DATA IN THIS EXERCISE:
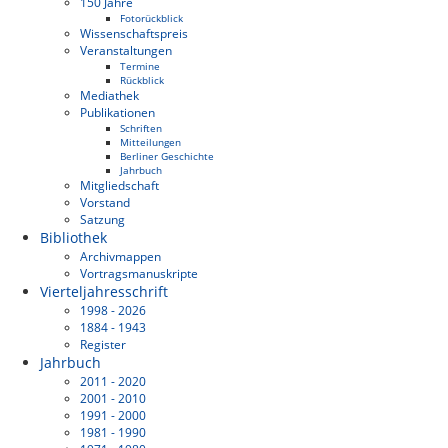
150 Jahre
Fotorückblick
Wissenschaftspreis
Veranstaltungen
Termine
Rückblick
Mediathek
Publikationen
Schriften
Mitteilungen
Berliner Geschichte
Jahrbuch
Mitgliedschaft
Vorstand
Satzung
Bibliothek
Archivmappen
Vortragsmanuskripte
Vierteljahresschrift
1998 - 2026
1884 - 1943
Register
Jahrbuch
2011 - 2020
2001 - 2010
1991 - 2000
1981 - 1990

YOUR INSTRUCTIONS: The entire listing above is to be copied exactly, with all pictures omitted.

YOUR SOLUTION:
150 Jahre
Fotorückblick
Wissenschaftspreis
Veranstaltungen
Termine
Rückblick
Mediathek
Publikationen
Schriften
Mitteilungen
Berliner Geschichte
Jahrbuch
Mitgliedschaft
Vorstand
Satzung
Bibliothek
Archivmappen
Vortragsmanuskripte
Vierteljahresschrift
1998 - 2026
1884 - 1943
Register
Jahrbuch
2011 - 2020
2001 - 2010
1991 - 2000
1981 - 1990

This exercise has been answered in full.